Work required ▸
Below this line are records; transcribe exactly the lines between the one holding "Note globale" and the one holding "Lorsque vous achetez", inclusive, and omit the pictures.

Data for analysis ▸

=====

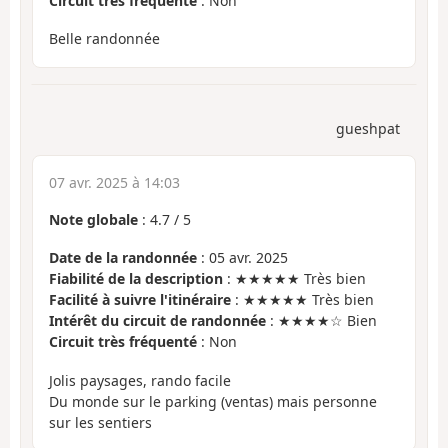
Circuit très fréquenté
: Non
Belle randonnée
gueshpat
07 avr. 2025 à 14:03
Note globale
:
4.7
/
5
Date de la randonnée
: 05 avr. 2025
Fiabilité de la description
: ★★★★★ Très bien
Facilité à suivre l'itinéraire
: ★★★★★ Très bien
Intérêt du circuit de randonnée
: ★★★★☆ Bien
Circuit très fréquenté
: Non
Jolis paysages, rando facile
Du monde sur le parking (ventas) mais personne
sur les sentiers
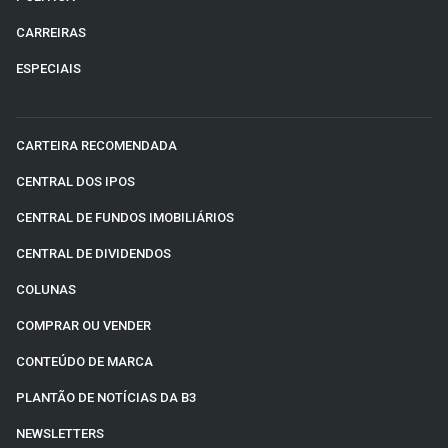
CARREIRAS
ESPECIAIS
CARTEIRA RECOMENDADA
CENTRAL DOS IPOS
CENTRAL DE FUNDOS IMOBILIÁRIOS
CENTRAL DE DIVIDENDOS
COLUNAS
COMPRAR OU VENDER
CONTEÚDO DE MARCA
PLANTÃO DE NOTÍCIAS DA B3
NEWSLETTERS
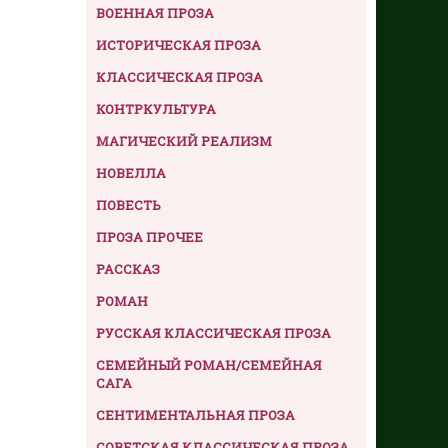
ВОЕННАЯ ПРОЗА
ИСТОРИЧЕСКАЯ ПРОЗА
КЛАССИЧЕСКАЯ ПРОЗА
КОНТРКУЛЬТУРА
МАГИЧЕСКИЙ РЕАЛИЗМ
НОВЕЛЛА
ПОВЕСТЬ
ПРОЗА ПРОЧЕЕ
РАССКАЗ
РОМАН
РУССКАЯ КЛАССИЧЕСКАЯ ПРОЗА
СЕМЕЙНЫЙ РОМАН/СЕМЕЙНАЯ
САГА
СЕНТИМЕНТАЛЬНАЯ ПРОЗА
СОВЕТСКАЯ КЛАССИЧЕСКАЯ ПРОЗА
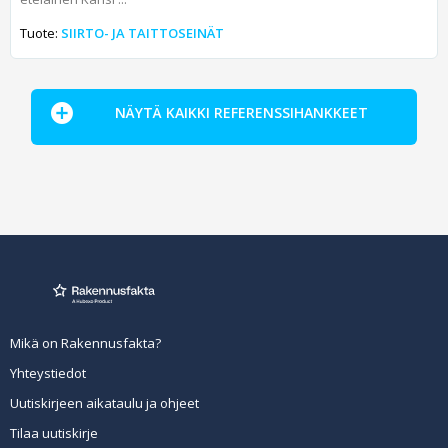
Tuote:
SIIRTO- JA TAITTOSEINÄT
NÄYTÄ KAIKKI REFERENSSIHANKKEET
Mikä on Rakennusfakta?
Yhteystiedot
Uutiskirjeen aikataulu ja ohjeet
Tilaa uutiskirje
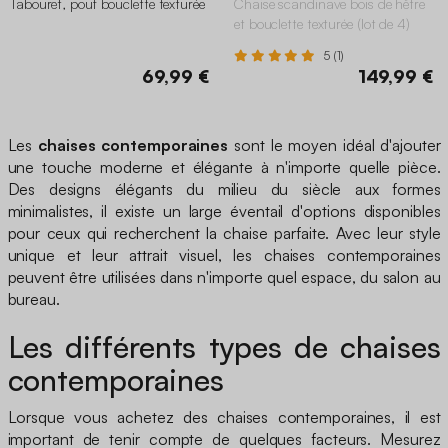
Tabouret, pouf bouclette texturée
Chaise scandinave bois de hêtre
et bouclette texturée (lot de 4)
5 (1)
69,99 €
149,99 €
Les
chaises contemporaines
sont le moyen idéal d'ajouter
une touche moderne et élégante à n'importe quelle pièce.
Des designs élégants du milieu du siècle aux formes
minimalistes, il existe un large éventail d'options disponibles
pour ceux qui recherchent la chaise parfaite. Avec leur style
unique et leur attrait visuel, les chaises contemporaines
peuvent être utilisées dans n'importe quel espace, du salon au
bureau.
Les différents types de chaises
contemporaines
Lorsque vous achetez des chaises contemporaines, il est
important de tenir compte de quelques facteurs. Mesurez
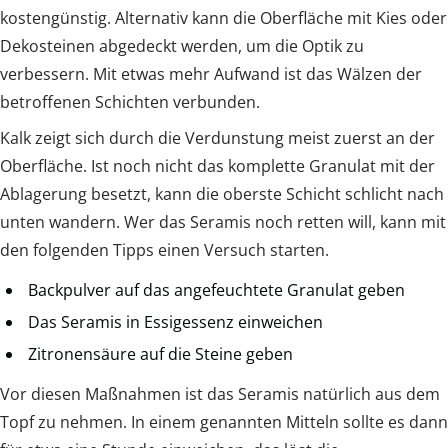
kostengünstig. Alternativ kann die Oberfläche mit Kies oder
Dekosteinen abgedeckt werden, um die Optik zu
verbessern. Mit etwas mehr Aufwand ist das Wälzen der
betroffenen Schichten verbunden.
Kalk zeigt sich durch die Verdunstung meist zuerst an der
Oberfläche. Ist noch nicht das komplette Granulat mit der
Ablagerung besetzt, kann die oberste Schicht schlicht nach
unten wandern. Wer das Seramis noch retten will, kann mit
den folgenden Tipps einen Versuch starten.
Backpulver auf das angefeuchtete Granulat geben
Das Seramis in Essigessenz einweichen
Zitronensäure auf die Steine geben
Vor diesen Maßnahmen ist das Seramis natürlich aus dem
Topf zu nehmen. In einem genannten Mitteln sollte es dann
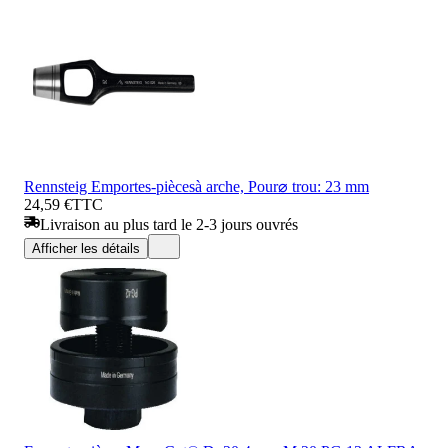
Rennsteig Emportes-piècesà arche, Pour⌀ trou: 23 mm
24,59 €
TTC
Livraison au plus tard le 2-3 jours ouvrés
Afficher les détails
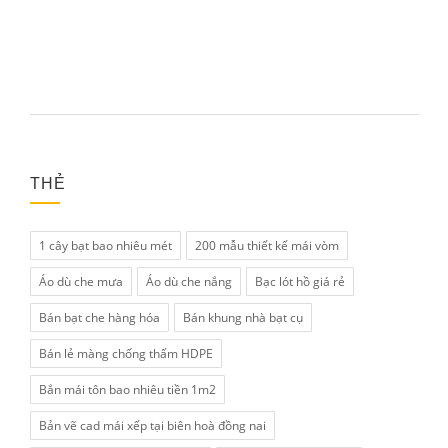
THẺ
1 cây bạt bao nhiêu mét
200 mẫu thiết kế mái vòm
Áo dù che mưa
Áo dù che nắng
Bạc lót hồ giá rẻ
Bán bạt che hàng hóa
Bán khung nhà bạt cụ
Bán lẻ màng chống thấm HDPE
Bắn mái tôn bao nhiêu tiền 1m2
Bản vẽ cad mái xếp tại biên hoà đồng nai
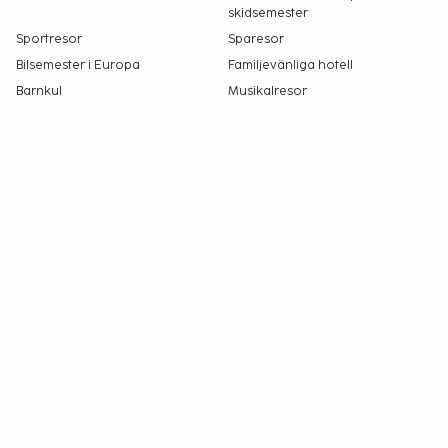
skidsemester
Sportresor
Sparesor
Bilsemester i Europa
Familjevänliga hotell
Barnkul
Musikalresor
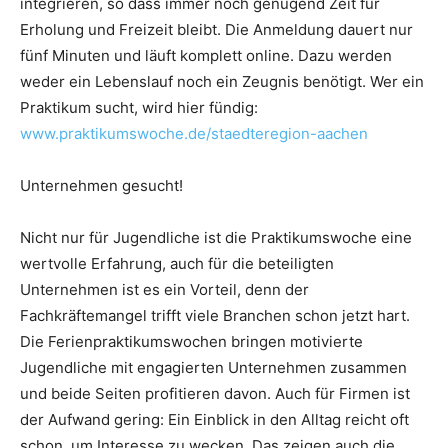
integrieren, so dass immer noch genügend Zeit für
Erholung und Freizeit bleibt. Die Anmeldung dauert nur
fünf Minuten und läuft komplett online. Dazu werden
weder ein Lebenslauf noch ein Zeugnis benötigt. Wer ein
Praktikum sucht, wird hier fündig:
www.praktikumswoche.de/staedteregion-aachen
Unternehmen gesucht!
Nicht nur für Jugendliche ist die Praktikumswoche eine
wertvolle Erfahrung, auch für die beteiligten
Unternehmen ist es ein Vorteil, denn der
Fachkräftemangel trifft viele Branchen schon jetzt hart.
Die Ferienpraktikumswochen bringen motivierte
Jugendliche mit engagierten Unternehmen zusammen
und beide Seiten profitieren davon. Auch für Firmen ist
der Aufwand gering: Ein Einblick in den Alltag reicht oft
schon, um Interesse zu wecken. Das zeigen auch die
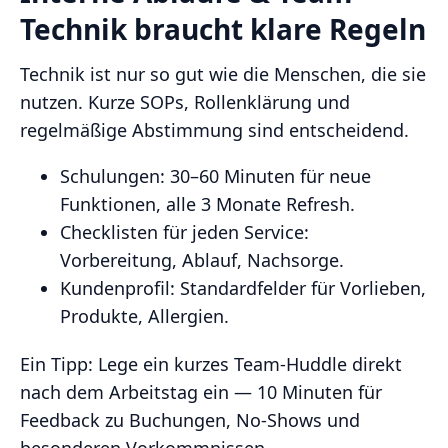
Technik braucht klare Regeln
Technik ist nur so gut wie die Menschen, die sie
nutzen. Kurze SOPs, Rollenklärung und
regelmäßige Abstimmung sind entscheidend.
Schulungen: 30–60 Minuten für neue
Funktionen, alle 3 Monate Refresh.
Checklisten für jeden Service:
Vorbereitung, Ablauf, Nachsorge.
Kundenprofil: Standardfelder für Vorlieben,
Produkte, Allergien.
Ein Tipp: Lege ein kurzes Team‑Huddle direkt
nach dem Arbeitstag ein — 10 Minuten für
Feedback zu Buchungen, No‑Shows und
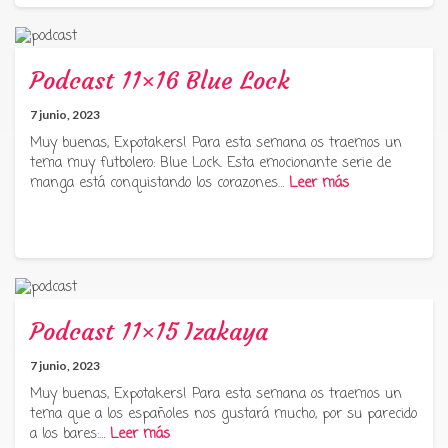
Podcast 11×16 Blue Lock
7 junio, 2023
Muy buenas, Expotakers! Para esta semana os traemos un
tema muy futbolero: Blue Lock. Esta emocionante serie de
manga está conquistando los corazones…
Leer más
Podcast 11×15 Izakaya
7 junio, 2023
Muy buenas, Expotakers! Para esta semana os traemos un
tema que a los españoles nos gustará mucho, por su parecido
a los bares:…
Leer más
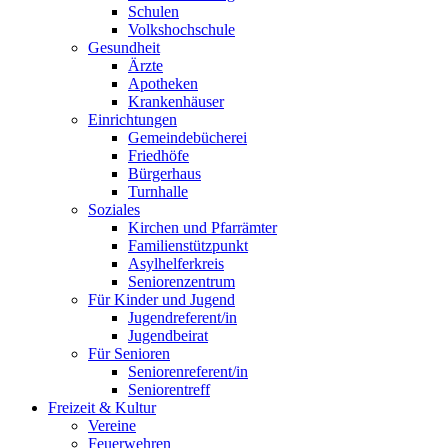
Schulen
Volkshochschule
Gesundheit
Ärzte
Apotheken
Krankenhäuser
Einrichtungen
Gemeindebücherei
Friedhöfe
Bürgerhaus
Turnhalle
Soziales
Kirchen und Pfarrämter
Familienstützpunkt
Asylhelferkreis
Seniorenzentrum
Für Kinder und Jugend
Jugendreferent/in
Jugendbeirat
Für Senioren
Seniorenreferent/in
Seniorentreff
Freizeit & Kultur
Vereine
Feuerwehren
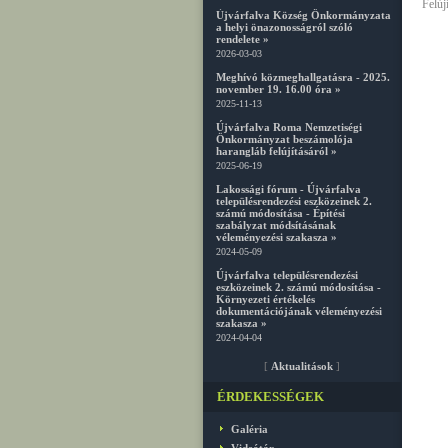
Felúj
Újvárfalva Község Önkormányzata
a helyi önazonosságról szóló
rendelete »
2026-03-03
Meghívó közmeghallgatásra - 2025.
november 19. 16.00 óra »
2025-11-13
Újvárfalva Roma Nemzetiségi
Önkormányzat beszámolója
harangláb felújításáról »
2025-06-19
Lakossági fórum - Újvárfalva
településrendezési eszközeinek 2.
számú módosítása - Építési
szabályzat módsításának
véleményezési szakasza »
2024-05-09
Újvárfalva településrendezési
eszközeinek 2. számú módosítása -
Környezeti értékelés
dokumentációjának véleményezési
szakasza »
2024-04-04
[
Aktualitások
]
ÉRDEKESSÉGEK
Galéria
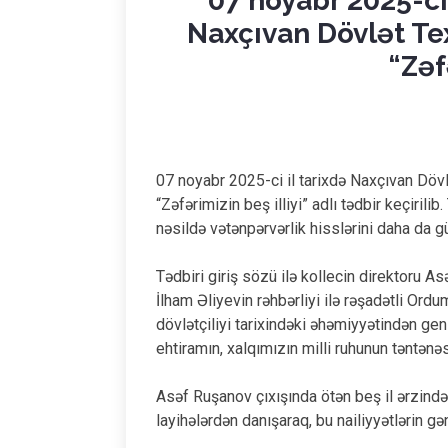
07 noyabr 2025-ci
Naxçıvan Dövlət Te
“Zəf
07 noyabr 2025-ci il tarixdə Naxçıvan Döv
“Zəfərimizin beş illiyi” adlı tədbir keçir
nəsildə vətənpərvərlik hisslərini daha da g
Tədbiri giriş sözü ilə kollecin direktoru
İlham Əliyevin rəhbərliyi ilə rəşadətli Or
dövlətçiliyi tarixindəki əhəmiyyətindən ge
ehtiramın, xalqımızın milli ruhunun təntənəs
Asəf Ruşanov çıxışında ötən beş il ərzində
layihələrdən danışaraq, bu nailiyyətlərin g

=====

Task answer ▸
Note globale
:
4.7
/
5
Date de la randonnée
: 05 avr. 2025
Fiabilité de la description
: ★★★★★ Très bien
Facilité à suivre l'itinéraire
: ★★★★★ Très bien
Intérêt du circuit de randonnée
: ★★★★☆ Bien
Circuit très fréquenté
: Non
Jolis paysages, rando facile
Du monde sur le parking (ventas) mais personne
sur les sentiers
CARREIRAS
ESPECIAIS
CARTEIRA RECOMENDADA
CENTRAL DOS IPOS
CENTRAL DE FUNDOS IMOBILIÁRIOS
CENTRAL DE DIVIDENDOS
COLUNAS
COMPRAR OU VENDER
CONTEÚDO DE MARCA
PLANTÃO DE NOTÍCIAS DA B3
NEWSLETTERS
ВОЕННАЯ ПРОЗА
ИСТОРИЧЕСКАЯ ПРОЗА
КЛАССИЧЕСКАЯ ПРОЗА
КОНТРКУЛЬТУРА
МАГИЧЕСКИЙ РЕАЛИЗМ
НОВЕЛЛА
ПОВЕСТЬ
ПРОЗА ПРОЧЕЕ
РАССКАЗ
РОМАН
РУССКАЯ КЛАССИЧЕСКАЯ ПРОЗА
СЕМЕЙНЫЙ РОМАН/СЕМЕЙНАЯ
САГА
СЕНТИМЕНТАЛЬНАЯ ПРОЗА
СОВЕТСКАЯ КЛАССИЧЕСКАЯ ПРОЗА
Tuote:
SIIRTO- JA TAITTOSEINÄT
NÄYTÄ KAIKKI REFERENSSIHANKKEET
Mikä on Rakennusfakta?
Yhteystiedot
Uutiskirjeen aikataulu ja ohjeet
Tilaa uutiskirje
Tabouret, pouf bouclette texturée
Chaise scandinave bois de hêtre
et bouclette texturée (lot de 4)
5 (1)
69,99 €
149,99 €
Les
chaises contemporaines
sont le moyen idéal d'ajouter
une touche moderne et élégante à n'importe quelle pièce.
Des designs élégants du milieu du siècle aux formes
minimalistes, il existe un large éventail d'options disponibles
pour ceux qui recherchent la chaise parfaite. Avec leur style
unique et leur attrait visuel, les chaises contemporaines
peuvent être utilisées dans n'importe quel espace, du salon au
bureau.
Les différents types de chaises
contemporaines
Lorsque vous achetez des chaises contemporaines, il est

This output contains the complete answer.